- Provided data -
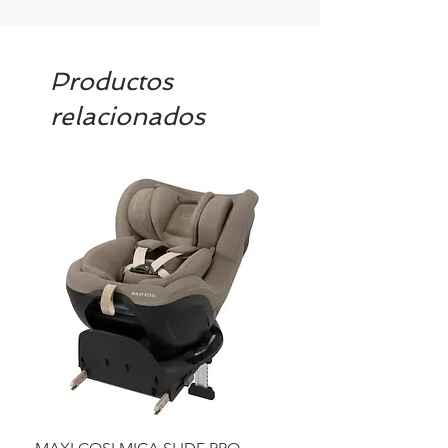
42 29 84 o envía un email a
contacto@tiendasbambinos.com y te
confirmamos la disponibilidad
Productos
relacionados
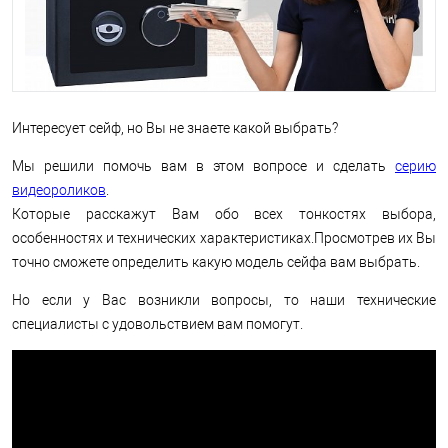
Интересует сейф, но Вы не знаете какой выбрать?
Мы решили помочь вам в этом вопросе и сделать
серию
видеороликов
.
Которые расскажут Вам обо всех тонкостях выбора,
особенностях и технических характеристиках.Просмотрев их Вы
точно сможете определить какую модель сейфа вам выбрать.
Но если у Вас возникли вопросы, то наши технические
специалисты с удовольствием вам помогут.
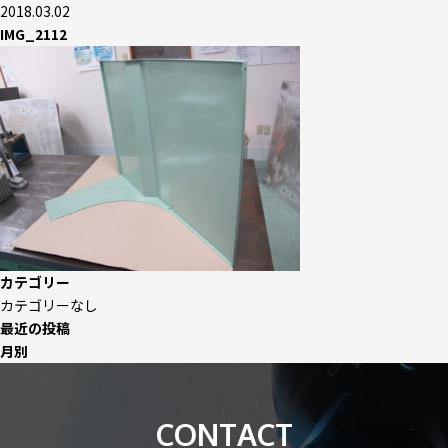
2018.03.02
IMG_2112
カテゴリー
カテゴリーなし
最近の投稿
月別
CONTACT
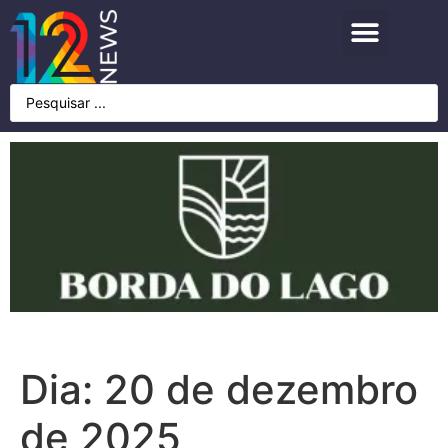
Dia:
20 de dezembro
de 2025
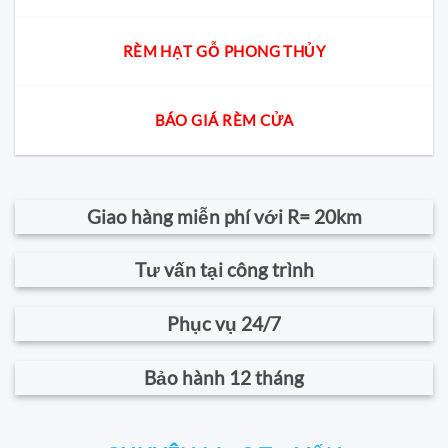
RÈM HẠT GỖ PHONG THỦY
BÁO GIÁ RÈM CỬA
Giao hàng miễn phí với R= 20km
Tư vấn tại công trình
Phục vụ 24/7
Bảo hành 12 tháng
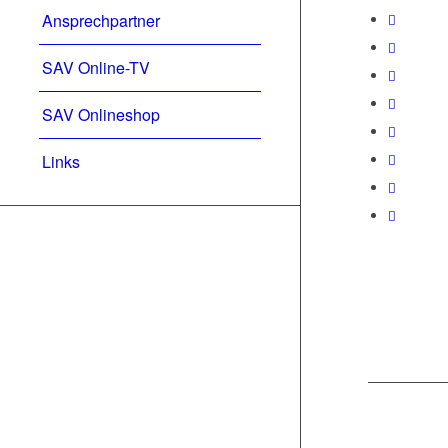
Ansprechpartner
SAV Online-TV
SAV Onlineshop
Links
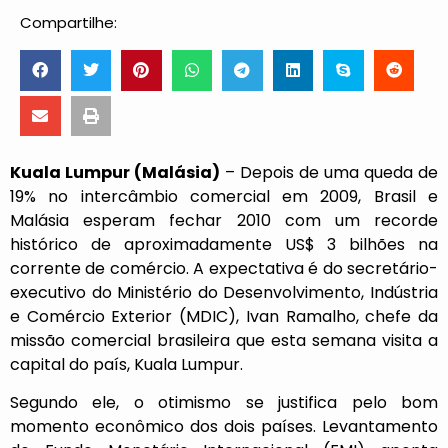
Compartilhe:
Kuala Lumpur (Malásia)
– Depois de uma queda de
19% no intercâmbio comercial em 2009, Brasil e
Malásia esperam fechar 2010 com um recorde
histórico de aproximadamente US$ 3 bilhões na
corrente de comércio. A expectativa é do secretário-
executivo do Ministério do Desenvolvimento, Indústria
e Comércio Exterior (MDIC), Ivan Ramalho, chefe da
missão comercial brasileira que esta semana visita a
capital do país, Kuala Lumpur.
Segundo ele, o otimismo se justifica pelo bom
momento econômico dos dois países. Levantamento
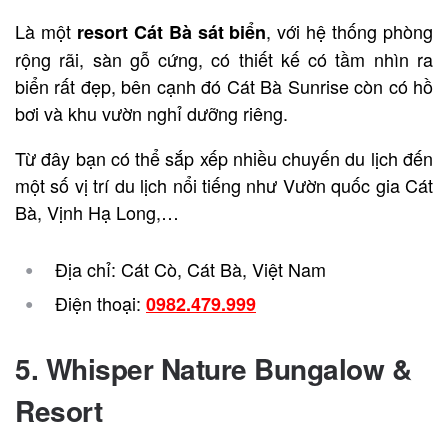
Là một
, với hệ thống phòng
resort Cát Bà sát biển
rộng rãi, sàn gỗ cứng, có thiết kế có tầm nhìn ra
biển rất đẹp, bên cạnh đó Cát Bà Sunrise còn có hồ
bơi và khu vườn nghỉ dưỡng riêng.
Từ đây bạn có thể sắp xếp nhiều chuyến du lịch đến
một số vị trí du lịch nổi tiếng như Vườn quốc gia Cát
Bà, Vịnh Hạ Long,…
Địa chỉ: Cát Cò, Cát Bà, Việt Nam
Điện thoại:
0982.479.999
5. Whisper Nature Bungalow &
Resort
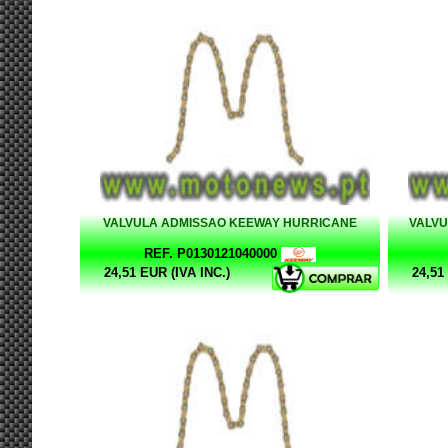
VALVULA ADMISSAO KEEWAY HURRICANE
VALVU
REF. P0130121040000
24,51 EUR (IVA INC.)
24,51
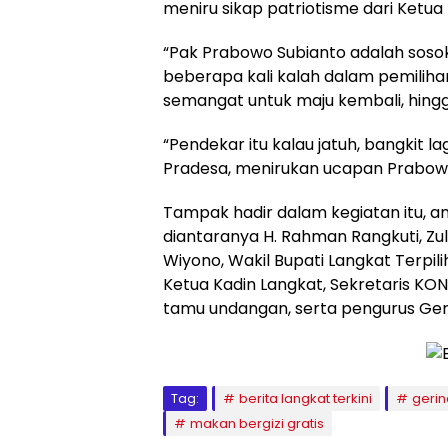
meniru sikap patriotisme dari Ketu
“Pak Prabowo Subianto adalah sosok
beberapa kali kalah dalam pemilihan
semangat untuk maju kembali, hingg
“Pendekar itu kalau jatuh, bangkit la
Pradesa, menirukan ucapan Prabowo
Tampak hadir dalam kegiatan itu, a
diantaranya H. Rahman Rangkuti, Zu
Wiyono, Wakil Bupati Langkat Terpilih
Ketua Kadin Langkat, Sekretaris KO
tamu undangan, serta pengurus Geri
Tag:
berita langkat terkini
gerin
makan bergizi gratis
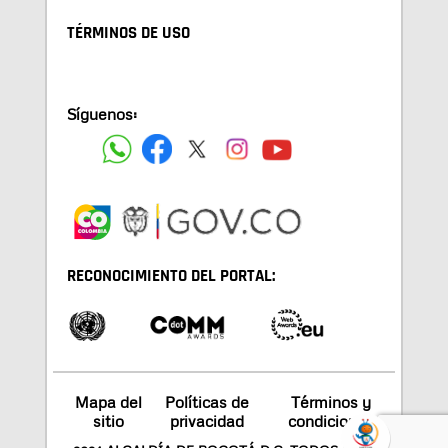
TÉRMINOS DE USO
Síguenos:
RECONOCIMIENTO DEL PORTAL:
Mapa del
Políticas de
Términos y
sitio
privacidad
condiciones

- What to produce -
Find every line in the records that holds the word "Kuala", then state the count alone.

- Answer to this problem -
2